Here, conferencing intermediary Jack Manning (Glenn Hazeldine) brings together the two families most closely involved in the extremely violent, brutal and disgusting rape and murder of a young woman.
On one side of Manning are the victim’s mother Barbara (Merran Doyle) and father Derek (Mark Lee).
On the other side are perpetrator Scott’s mother Coral (Jo-Anne Cahill), his sister Gail (Erica Lovell), his brother Mick (Anthony Gee) and his uncle Bob (Peter Phelps).
Also present is Lorin (Ally Flower), a psychologist who played a crucial role in freeing Scott on parole after an earlier rape conviction.
Class origins play a major role in A Conversation. Barbara and Derek are comfortably well-off Eastern Suburbites, though clearly with some issues of their own to sort out.
Coral’s family are definitely Westies. She’s a single mother who’s worked and struggled hard to bring up three children Scott, talented, confident and debonair, but clearly capable of the most despicable acts; Gail, who’s managed to get through university and now works as a political advisor; and the slowish Mick, who’s always lived in the shadow of his brother.

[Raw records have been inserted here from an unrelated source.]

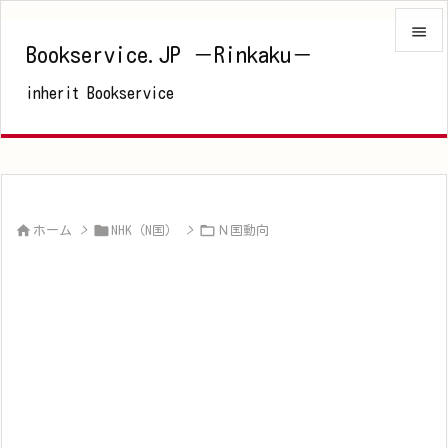

Bookservice.JP －Rinkaku－

inherit Bookservice
メニュ

サイド

前へ




ホーム
>
NHK（N国）
>
Ｎ国動向
次へ

検索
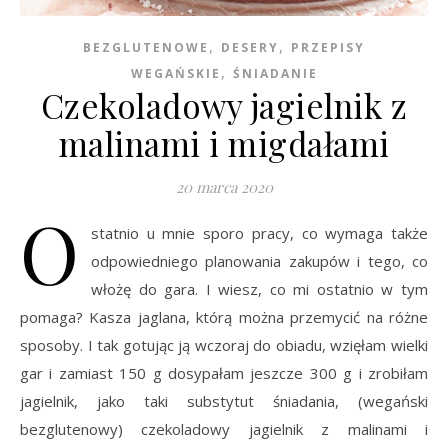
,
,
BEZGLUTENOWE
DESERY
PRZEPISY
,
WEGAŃSKIE
ŚNIADANIE
Czekoladowy jagielnik z
malinami i migdałami
20 marca 2020
O
statnio u mnie sporo pracy, co wymaga także
odpowiedniego planowania zakupów i tego, co
włożę do gara. I wiesz, co mi ostatnio w tym
pomaga? Kasza jaglana, którą można przemycić na różne
sposoby. I tak gotując ją wczoraj do obiadu, wzięłam wielki
gar i zamiast 150 g dosypałam jeszcze 300 g i zrobiłam
jagielnik, jako taki substytut śniadania, (wegański
bezglutenowy) czekoladowy jagielnik z malinami i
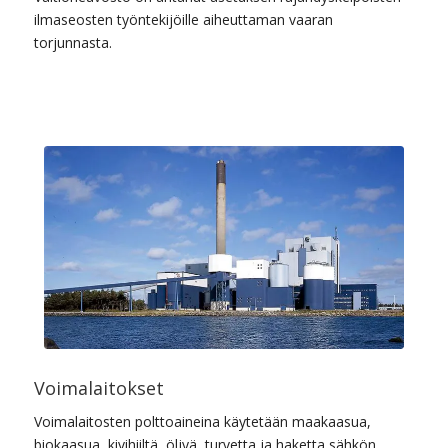
ilmaseosten työntekijöille aiheuttaman vaaran
torjunnasta.
Voimalaitokset
Voimalaitosten polttoaineina käytetään maakaasua,
biokaasua, kivihiiltä, öljyä, turvetta ja haketta sähkön,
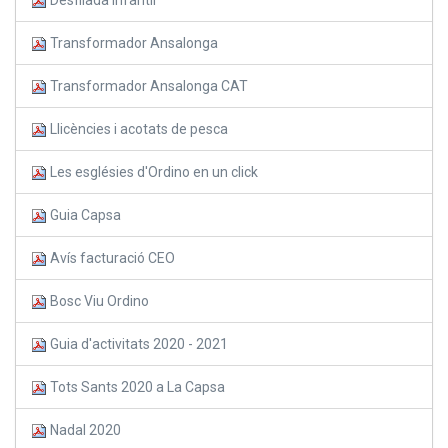
Transformador Ansalonga
Transformador Ansalonga CAT
Llicències i acotats de pesca
Les esglésies d'Ordino en un click
Guia Capsa
Avís facturació CEO
Bosc Viu Ordino
Guia d'activitats 2020 - 2021
Tots Sants 2020 a La Capsa
Nadal 2020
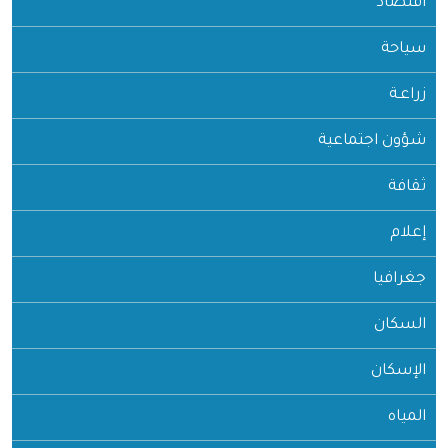
اقتصاد
سياحة
زراعـة
شؤون اجتماعية
ثقافة
إعلام
جغرافيا
السكان
الإسكان
المياه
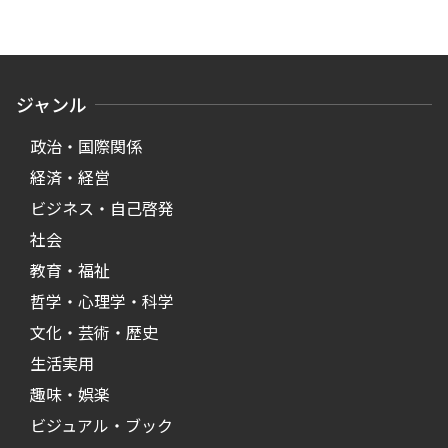
ジャンル
政治・国際関係
経済・経営
ビジネス・自己啓発
社会
教育・福祉
哲学・心理学・科学
文化・芸術・歴史
生活実用
趣味・娯楽
ビジュアル・ブック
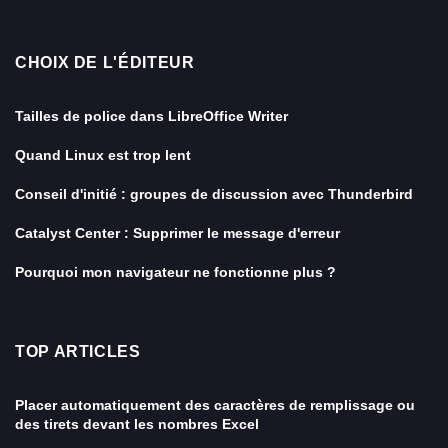
CHOIX DE L'ÉDITEUR
Tailles de police dans LibreOffice Writer
Quand Linux est trop lent
Conseil d'initié : groupes de discussion avec Thunderbird
Catalyst Center : Supprimer le message d'erreur
Pourquoi mon navigateur ne fonctionne plus ?
TOP ARTICLES
Placer automatiquement des caractères de remplissage ou
des tirets devant les nombres Excel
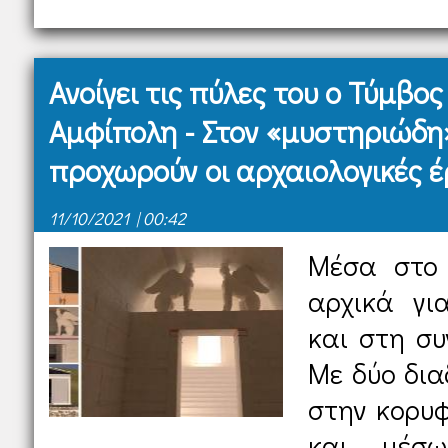
Ανοίγει τις πύλες του ο Τύμβο
Αμφίπολη - Στον «μυστηριώδη
προχωρούν οι αρχαιολογικές έ
11/10/2021 | 00:42
Μέσα στο 
αρχικά γι
και στη συ
Με δύο δια
στην κορυ
και μέσω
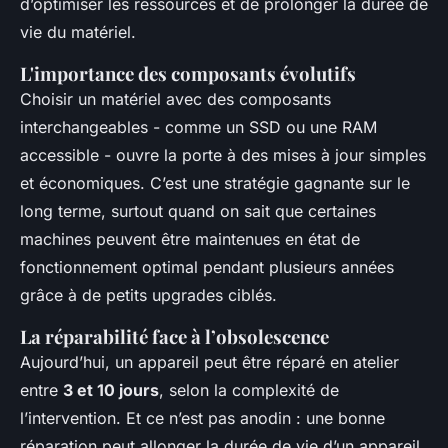
d’optimiser les ressources et de prolonger la durée de
vie du matériel.
L'importance des composants évolutifs
Choisir un matériel avec des composants
interchangeables - comme un SSD ou une RAM
accessible - ouvre la porte à des mises à jour simples
et économiques. C’est une stratégie gagnante sur le
long terme, surtout quand on sait que certaines
machines peuvent être maintenues en état de
fonctionnement optimal pendant plusieurs années
grâce à de petits upgrades ciblés.
La réparabilité face à l’obsolescence
Aujourd’hui, un appareil peut être réparé en atelier
entre
3 et 10 jours
, selon la complexité de
l’intervention. Et ce n’est pas anodin : une bonne
réparation peut allonger la durée de vie d’un appareil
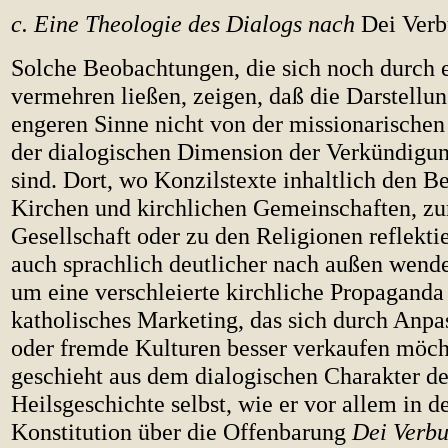
c. Eine Theologie des Dialogs nach
Dei Ver
Solche Beobachtungen, die sich noch durch e
vermehren ließen, zeigen, daß die Darstellu
engeren Sinne nicht von der missionarischen
der dialogischen Dimension der Verkündigun
sind. Dort, wo Konzilstexte inhaltlich den 
Kirchen und kirchlichen Gemeinschaften, zu
Gesellschaft oder zu den Religionen reflekti
auch sprachlich deutlicher nach außen wende
um eine verschleierte kirchliche Propaganda
katholisches Marketing, das sich durch Anpa
oder fremde Kulturen besser verkaufen möch
geschieht aus dem dialogischen Charakter de
Heilsgeschichte selbst, wie er vor allem in 
Konstitution über die Offenbarung
Dei Verb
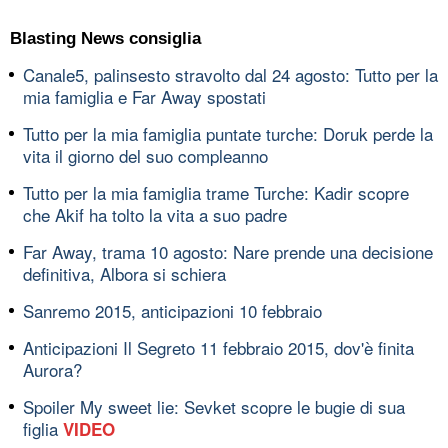
Blasting News consiglia
Canale5, palinsesto stravolto dal 24 agosto: Tutto per la
mia famiglia e Far Away spostati
Tutto per la mia famiglia puntate turche: Doruk perde la
vita il giorno del suo compleanno
Tutto per la mia famiglia trame Turche: Kadir scopre
che Akif ha tolto la vita a suo padre
Far Away, trama 10 agosto: Nare prende una decisione
definitiva, Albora si schiera
Sanremo 2015, anticipazioni 10 febbraio
Anticipazioni Il Segreto 11 febbraio 2015, dov'è finita
Aurora?
Spoiler My sweet lie: Sevket scopre le bugie di sua
figlia
VIDEO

Uncle Bob is a successful, knock-about tradie who’s managed to forge his way to a hard-earned but comfortable existence.
Director Sandra Bates keeps the tension taut as the talented cast work their way through a superb script that shows exactly how masterful Williamson can be in getting under characters’ skins.
Everyone has secrets that emerge over 90 drama-filled, interval-less minutes and it certainly isn’t my role to reveal them here. You should go discover those for yourself.
It’s hard to choose stand-out performances but I certainly liked Anthony Gee’s bewildered, frustrated Mick a great deal, and Peter Phelps simply owned the stage whenever he spoke. It is quite simply the sort of role he revels in.
And Merran Doyle, who, as Ensemble’s publicist, has helped me considerably over the past few years, revealed acting talents that I had absolutely no idea about.
A Conversation, plus the other two components of Williamson’s trilogy, Face to Face and Charitable Intent, play on various dates over the next few weeks in the theatre at Chatswood’s spectacular and sparkling new The Concourse complex, culminating on Saturday 27 September when all three plays will be performed.
Hats off to Glenn Hazeldine and Ally Flower, who star in all three and will be on stage for close to five hours. That’s certainly earning your keep.